EX: State the Null and Alternative Hypotheses. 26. As stated by a company’s shipping department, the number of shipping errors per mission shipments has a standard deviation that is less than 3. 28. A state park claims that the mean height of oak trees in the park is at least 85 feet.
Types of Errors When doing a test, you will decide whether to reject or not reject the null hypothesis. Since the decision is based on SAMPLE data, there is a possibility the decision will be wrong. Type I error: the null hypothesis is rejected when it is true. Type II error: the null hypothesis is not rejected when it is false.
Level of Significance • The level of significance is the maximum allowed probability of making a Type I error. It is denoted by the lowercase Greek letter alpha. • The probability of making a Type II error is denoted by the lowercase Greek letter beta.
p-Values • If the null hypothesis is true, a p-Value of a hypothesis test is the probability of obtaining a sample statistic with a value as extreme or more extreme than the one determined from the sample data. • The p-Value is connected to the area under the curve to the left and/or right on the normal curve.
Making and Interpreting your Decision • Decision Rule based on the p-Value Compare the p-Value with alpha. • If p < alpha, reject H0 • If p > alpha, do not reject H0
General Steps for Hypothesis Testing • State the null and alternative hypotheses. • Specify the level of significance. • Sketch the curve. • Find the standardized statistic add to sketch and shade. (usually z or t-score) • Find the p-Value • Compare p-Value to alpha to make the decision. • Write a statement to interpret the decision in context of the original claim.
Section 7.2 Hypothesis Testing for the MEAN (Large Samples)
Using p-Value to Make Decisions • Decision Rule based on the p-Value Compare the p-Value with alpha. • If p < alpha, reject H0 • If p > alpha, do not reject H0
Finding the p-Value for a Hypothesis Test – using the table • To find p-Value • Left tailed: p = area in the left tail • Right tailed: p = area in the right tail • Two Tailed: p = 2(area in one of the tails) This section we’ll be finding the z-values and using the standard normal table.
Find the p-value.

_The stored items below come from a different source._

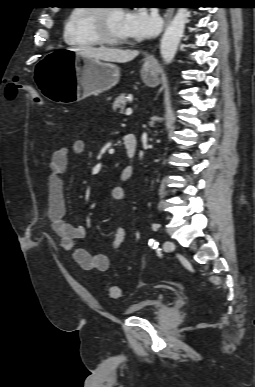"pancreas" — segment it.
Listing matches in <instances>:
<instances>
[{
  "label": "pancreas",
  "mask_w": 255,
  "mask_h": 387,
  "mask_svg": "<svg viewBox=\"0 0 255 387\" xmlns=\"http://www.w3.org/2000/svg\"><path fill=\"white\" fill-rule=\"evenodd\" d=\"M126 104L127 100L125 98V95L120 94L118 97L115 98L112 104V108L114 111H119L120 113H122L125 109Z\"/></svg>",
  "instance_id": "cf45deb5"
}]
</instances>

Decide whether to reject or not reject the null hypothesis • 4. Left tailed test, z = -1.55, alpha = 0.05 • 8. Two tailed test, z = 1.23, alpha = 0.10
Using p-Values for a z-Test • Z-Test used when the population is normal, δ is known, and n is at least 30. If n is more than 30, we can use s for δ.

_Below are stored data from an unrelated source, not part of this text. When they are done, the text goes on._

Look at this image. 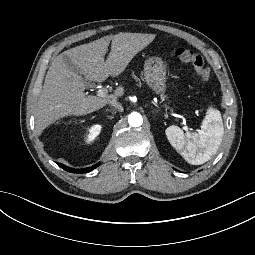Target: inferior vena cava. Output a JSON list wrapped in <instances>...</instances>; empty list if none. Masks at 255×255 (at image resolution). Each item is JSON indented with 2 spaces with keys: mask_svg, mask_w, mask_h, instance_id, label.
Listing matches in <instances>:
<instances>
[{
  "mask_svg": "<svg viewBox=\"0 0 255 255\" xmlns=\"http://www.w3.org/2000/svg\"><path fill=\"white\" fill-rule=\"evenodd\" d=\"M109 104L113 106L117 111H120V112L123 111L122 105L117 100H112L109 102Z\"/></svg>",
  "mask_w": 255,
  "mask_h": 255,
  "instance_id": "602c4592",
  "label": "inferior vena cava"
}]
</instances>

Guidelines – using the p-value • 1. find H0 and Ha • 2. identify alpha • 3. find z • 4. find area that corresponds to z (the p-value) • 5. compare p-value to alpha • 6. make decision • 7. interpret decision
30. A manufacturer of sprinkler systems designed for fire protection claims the average activating temperature is at least 135oF. To test this claim, you randomly select a sample of 32 systems and find mean = 133, and s = 3.3. At alpha = 0.10, do you have enough evidence to reject the manufacturer’s claim?
Rejection Regions & Critical Values • The Critical value (z0) is the z-score that corresponds to the level of significance (alpha) • Z0 separates the rejection region from the non-rejection region • Sketch a normal curve and shade the rejection region. (Left, right, or two tailed)
Find z0 and shade rejection region • 18. Right tailed test, alpha = 0.08 • 22. Two tailed test, alpha = 0.10
Guidelines – using rejection regions • 1. find H0 and Ha • 2. identify alpha • 3. find z0 – the critical value(s) • 4. shade the rejection region(s) • 5. find z • 6. make decision (Is z in the rejection region?) • 7. interpret decision
38. A fast food restaurant estimates that the mean sodium content in one of its breakfast sandwiches is no more than 920 milligrams. A random sample of 44 sandwiches has a mean sodium content of 925 with s = 18. At alpha = 0.10, do you have enough evidence to reject the restaurant’s claim?